A divided three-judge panel for the DC Circuit Court of Appeals affirmed a lower court decision upholding DC’s ban on the possession and sale of what it called “extra-large capacity magazines” (ELCMs). The panel ruled the city’s ten-round limit for magazines fit within the nation’s historical tradition of regulating “particularly dangerous weapons” and those “capable of unprecedented lethality,” even though there weren’t similar bans when the Second Amendment was ratified.
“Because ELCMs implicate unprecedented societal concerns and dramatic technological changes, the lack of a ‘precise match’ does not preclude finding at this preliminary juncture an historical tradition ‘analogous enough to pass constitutional muster,'” the majority wrote in an unsigned opinion in Hanson v. District of Columbia. “Therefore, we hold Hanson is not sufficiently likely to succeed on the merits of his claim to warrant the entry of a preliminary injunction against enforcement of the magazine cap.”
The ruling deals a significant blow to gun-rights advocates in their decades-long quest to undo DC’s restrictive gun laws. It comes as appeals courts across the country have routinely upheld similar bans in recent years despite the Supreme Court raising the bar modern gun laws have to clear to pass muster in 2022’s New York State Rifle and Pistol Association v. Bruen.

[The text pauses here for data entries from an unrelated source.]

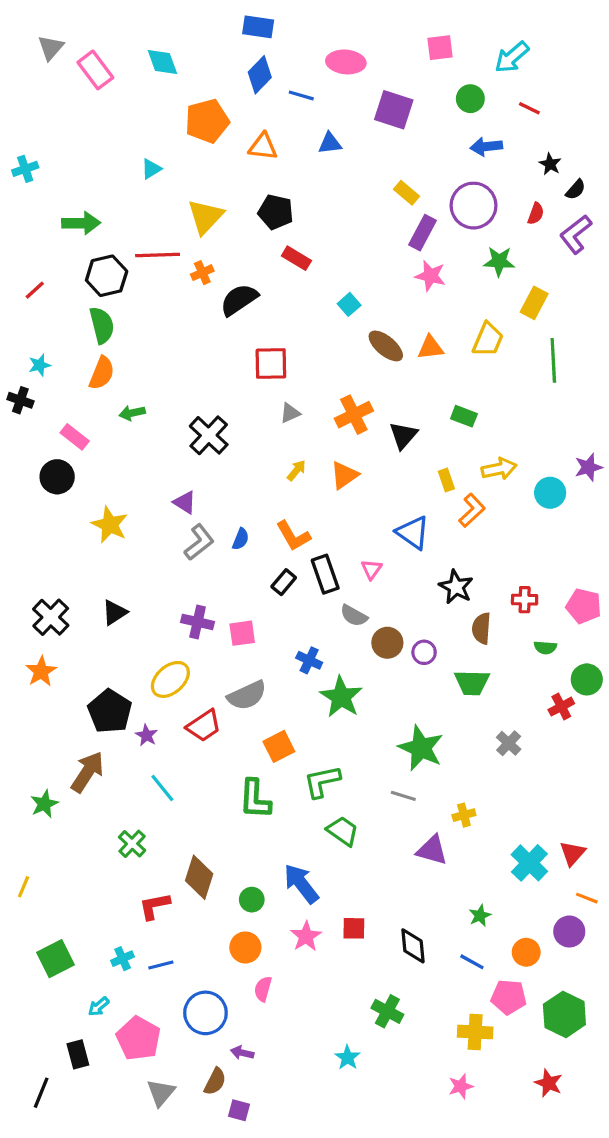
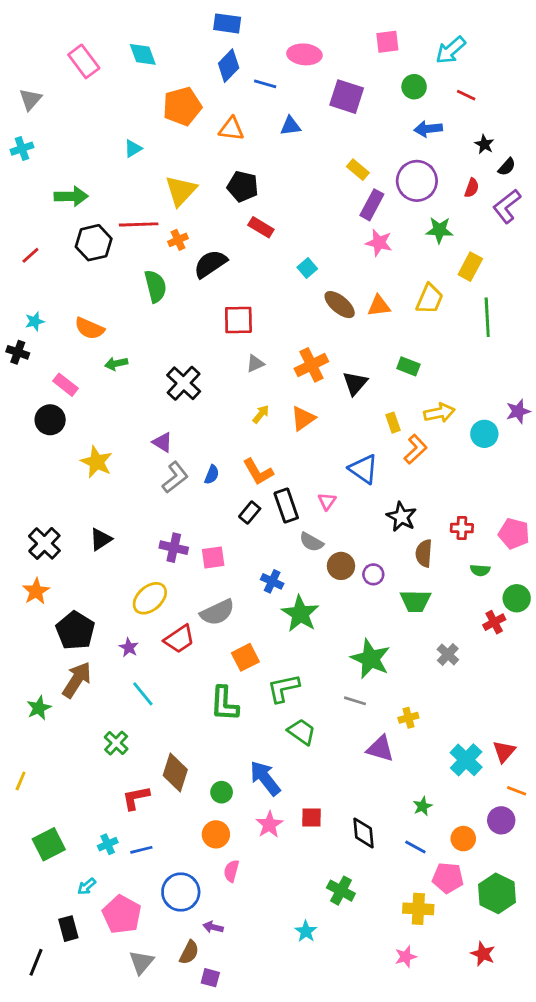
gray triangle: (51, 48) -> (30, 99), moved
green semicircle: (102, 325) -> (155, 286), moved
orange semicircle: (102, 373) -> (89, 328), turned 92
black pentagon: (110, 711) -> (75, 631), moved

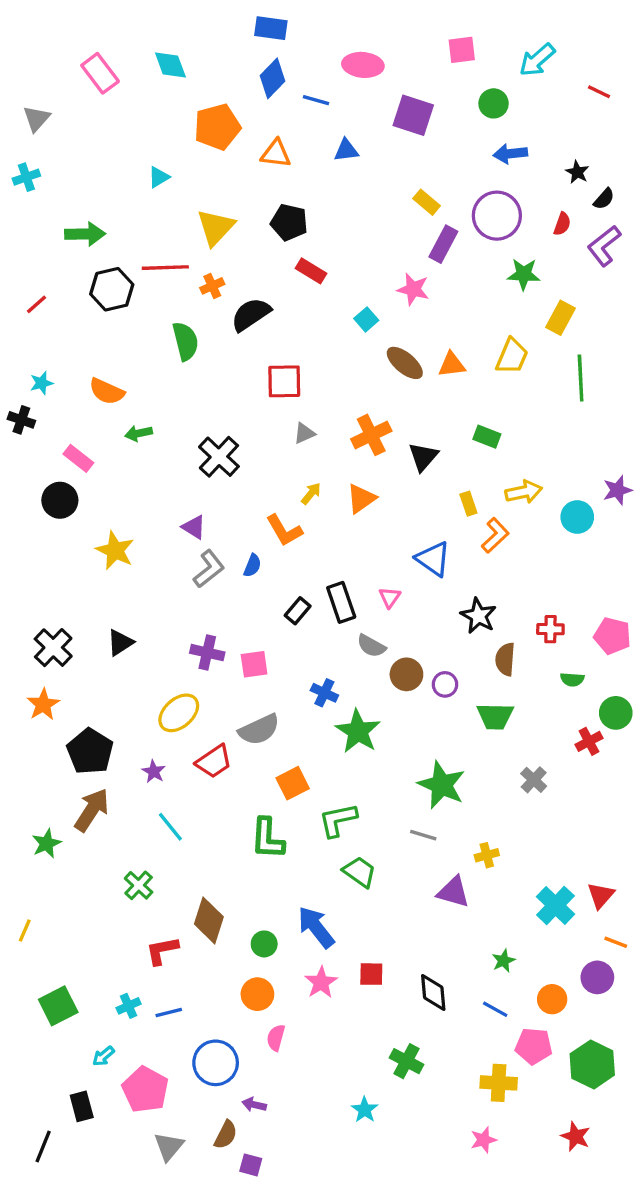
red line: (466, 95) -> (599, 92), moved
pink star: (379, 243) -> (413, 289), moved
orange L-shape: (258, 472) -> (284, 530), moved

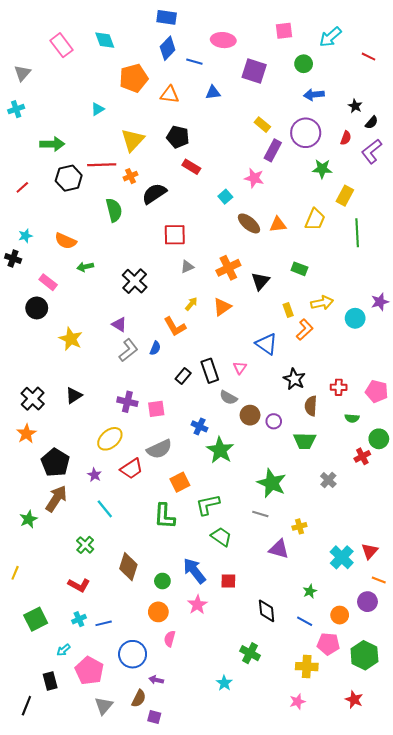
red L-shape: (162, 951) -> (79, 585), moved, turned -140
red square: (371, 974) -> (228, 581), moved

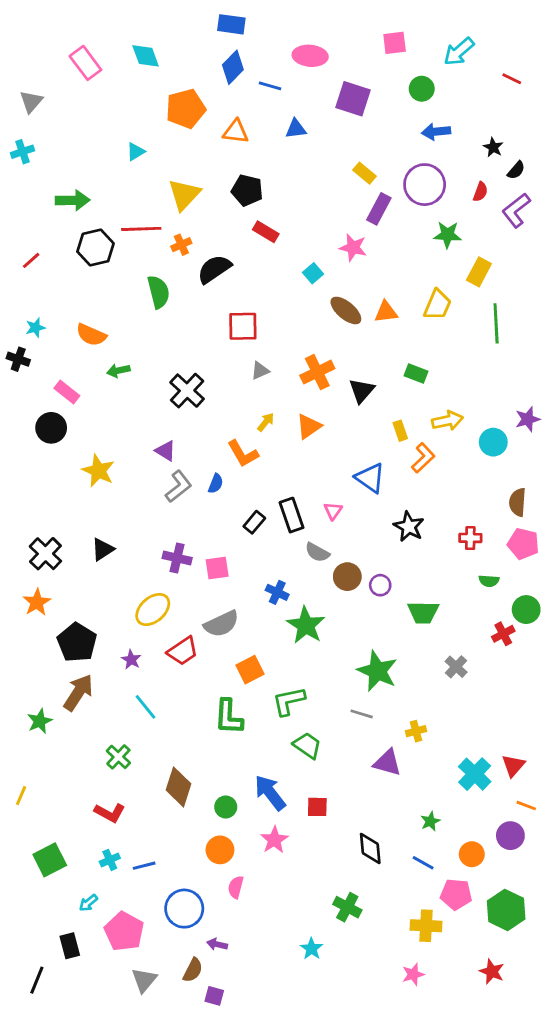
brown semicircle: (311, 406) -> (518, 502), moved

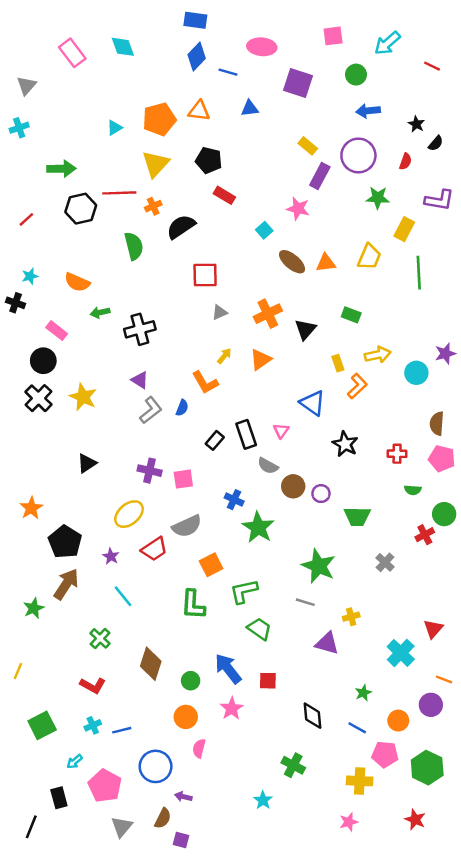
orange pentagon: (186, 109) -> (159, 119), moved
purple L-shape: (516, 210) -> (439, 200), moved, turned -132
black cross: (187, 391) -> (140, 329), moved, turned 32
black cross: (45, 554) -> (38, 398), moved
red triangle: (513, 765) -> (433, 629), moved

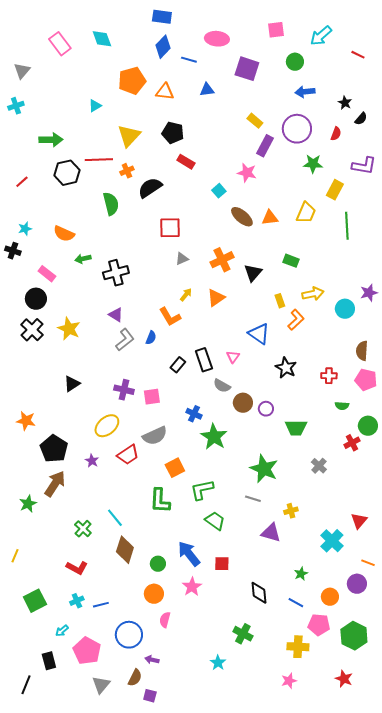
orange pentagon: (159, 119) -> (132, 81), moved
orange star: (31, 508) -> (26, 421), turned -30
cyan line: (123, 596) -> (115, 518), moved

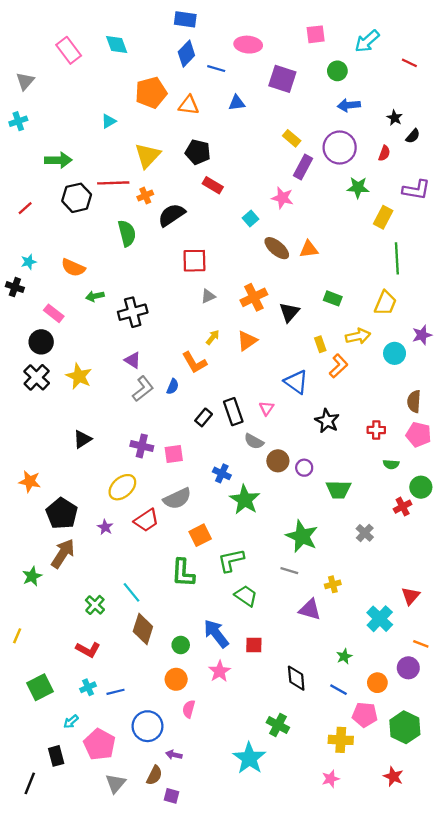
yellow trapezoid: (306, 213) -> (385, 303), moved
cyan star: (218, 663) -> (249, 758), size x1.8

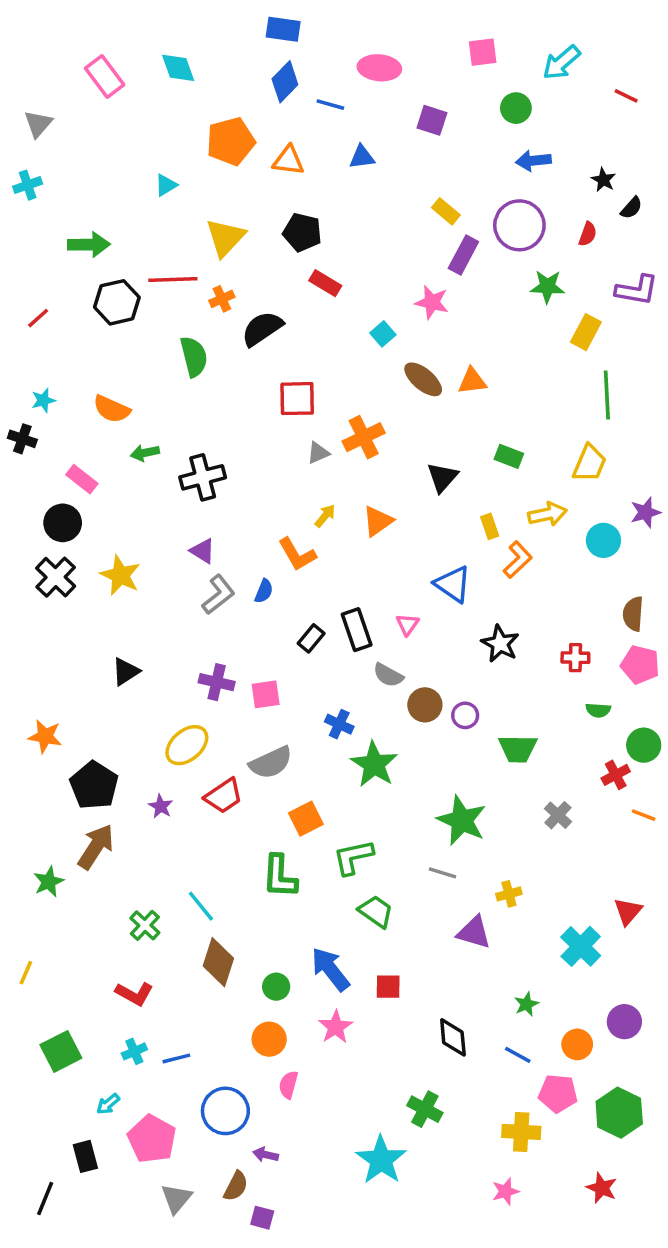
purple square: (282, 79) -> (432, 120), size x0.7
orange cross: (254, 297) -> (364, 437), moved
orange line: (421, 644) -> (644, 815), moved

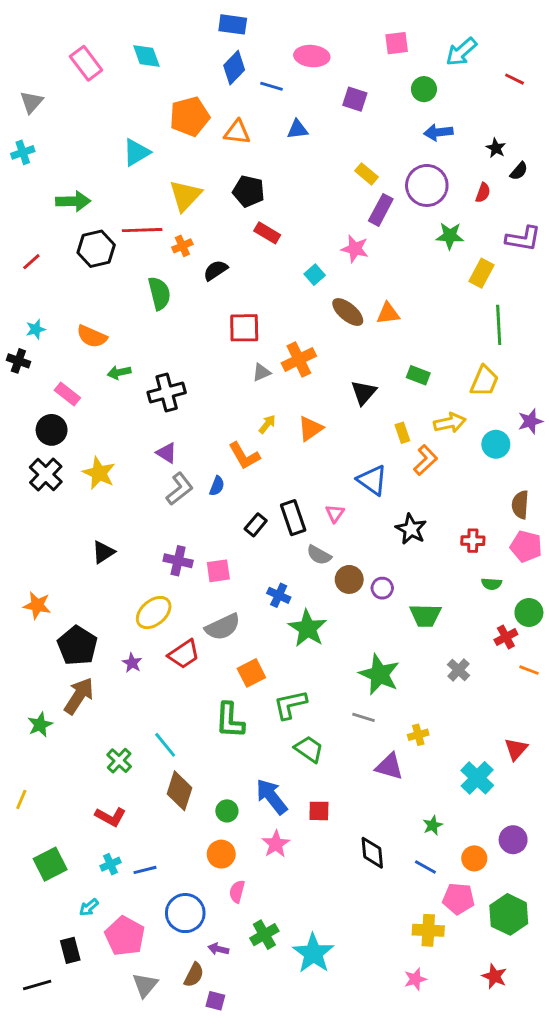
cyan triangle: (166, 185) -> (136, 152), size x1.5
black semicircle: (262, 329) -> (215, 270), size x0.7
green cross: (425, 1109) -> (264, 935), moved, turned 32
black line: (45, 1198) -> (37, 985), turned 52

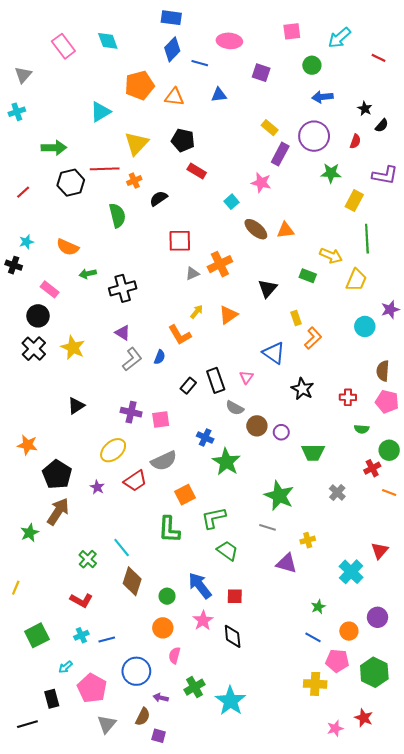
yellow arrow: (450, 423) -> (331, 256), moved, turned 35
black diamond: (372, 853) -> (233, 636), moved
pink star: (415, 979) -> (335, 728), moved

The District’s magazine ban, which it first adopted in 2008, survived a previous challenge in 2011’s Heller IIĀ decision. A quartet of gun owners sued the city over its ban once again in 2022 after the Supreme Court issued its decision in Bruen, arguing that the capital city’s ban ran afoul of the new history and tradition standard set by the High Court.

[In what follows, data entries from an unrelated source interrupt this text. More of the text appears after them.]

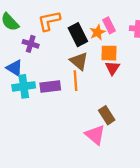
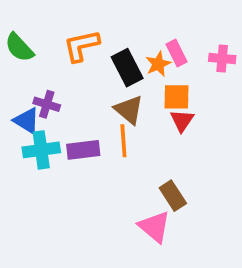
purple cross: (31, 44) -> (47, 104), moved

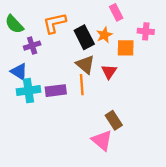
pink rectangle: (176, 53) -> (116, 12), moved
orange square: (176, 97) -> (126, 48), moved
purple cross: (47, 104) -> (32, 46), moved, turned -35
red triangle: (182, 121) -> (109, 72), moved

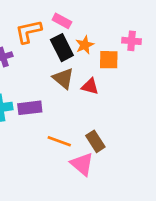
pink rectangle: (116, 12) -> (62, 21), moved, turned -35
red triangle: (109, 72) -> (90, 86), turned -49
orange line: (82, 85) -> (59, 141), moved, turned -66

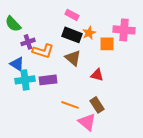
orange L-shape: (28, 32) -> (43, 51), moved, turned -150
pink cross: (132, 41) -> (124, 30), size x1.5
black rectangle: (62, 48) -> (72, 35), turned -42
red triangle: (90, 86) -> (97, 75), moved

In reviewing the gun owners’ arguments, the DC Circuit panel agreed that magazines capable of holding more than ten rounds of ammunition counted as “arms” under the plain text of the Second Amendment.

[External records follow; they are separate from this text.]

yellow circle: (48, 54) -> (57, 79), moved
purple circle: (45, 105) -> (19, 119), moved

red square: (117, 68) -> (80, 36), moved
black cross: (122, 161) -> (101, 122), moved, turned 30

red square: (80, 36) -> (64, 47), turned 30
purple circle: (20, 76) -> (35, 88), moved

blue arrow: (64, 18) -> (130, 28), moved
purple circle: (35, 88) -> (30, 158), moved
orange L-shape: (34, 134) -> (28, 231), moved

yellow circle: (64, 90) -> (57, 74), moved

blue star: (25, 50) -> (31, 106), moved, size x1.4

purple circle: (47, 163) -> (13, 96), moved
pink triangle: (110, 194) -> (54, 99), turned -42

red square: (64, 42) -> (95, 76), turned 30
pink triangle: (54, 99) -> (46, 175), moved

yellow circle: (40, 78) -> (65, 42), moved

“A magazine is necessary to make meaningful an individual’s right to carry a handgun for self-defense,” the majority wrote. “To hold otherwise would allow the government to sidestep the Second Amendment with a regulation prohibiting possession at the component level, ‘such as a firing pin.”
It also agreed ELCMs are “commonly used for self-defense,” key points of contention many other courts have disputed in upholding similar bans. The plaintiffs argued that the court’s analysis should stop there since the Supreme Court previously suggested that restrictions on arms in common use for self-defense are unconstitutional.
The majority, however, argued that such restrictions could be justified if the government identified a suitable historical analogue for its modern-day ban.
The city’s attorneys pointed to several potential analogues, including founding-era regulations on the storage of gunpowder and ammunition, concealed carry restrictions, and laws prohibiting discharging firearms within a city. However, the panel found those examples unpersuasive.
Instead, the majority pointed to 19th-century restrictions on Bowie knives, as well as prohibition-era regulations on machineguns and sawed-off shotguns, as examples that fit the bill. It conceded those examples didn’t establish a historical tradition of banning magazines capable of holding more than ten rounds or even regulating ammunition capacity at all. Still, it said that was ok because the Supreme Court blessed a more “nuanced approach” to “cases implicating unprecedented societal concerns or dramatic technological changes,” and the thrust of the restrictions was similar.
“Although these laws may target different crimes than does the magazine cap, they share the same basic purpose: To inhibit then unprecedentedly lethal criminal activity by restricting or banning weapons that are particularly susceptible to, and were widely used for, multiple homicides and mass injuries,” the panel concluded. “Because many of the preceding examples are also outright bans on an entire class of weapons, they impose a burden on the right to armed self-defense comparable to (if nor greater than) the burden imposed by the District’s magazine cap.”
Judge Justin Walker broke with his colleagues and wrote separately that he would have struck down the District’s magazine ban at the first step of the analysis.
“In District of Columbia v. Heller, the Supreme Court held that the government cannot categorically ban an arm in common use for lawful purposes,” Walker, a Donald Trump appointee, wrote. “Magazines holding more than ten rounds of ammunition are arms in common use for lawful purposes. Therefore, the government cannot ban them.”
Judge Patricia Millett, a Barack Obama appointee, and Judge Douglas Ginsburg, a Ronald Reagan appointee, were in the majority.
Following the ruling, the case will likely return to the District Court to be tried on the merits. In the interim, its outcome could be affected by the fate of a recent Fourth Circuit decision upholding nearby Maryland’s assault weapons ban. The plaintiffs in that case, which deals with similar Second Amendment questions to magazine restrictions, have requested review from a Supreme Court that has already expressed some interest in taking the issue up.
The High Court could decide whether to take that case by the end of the year.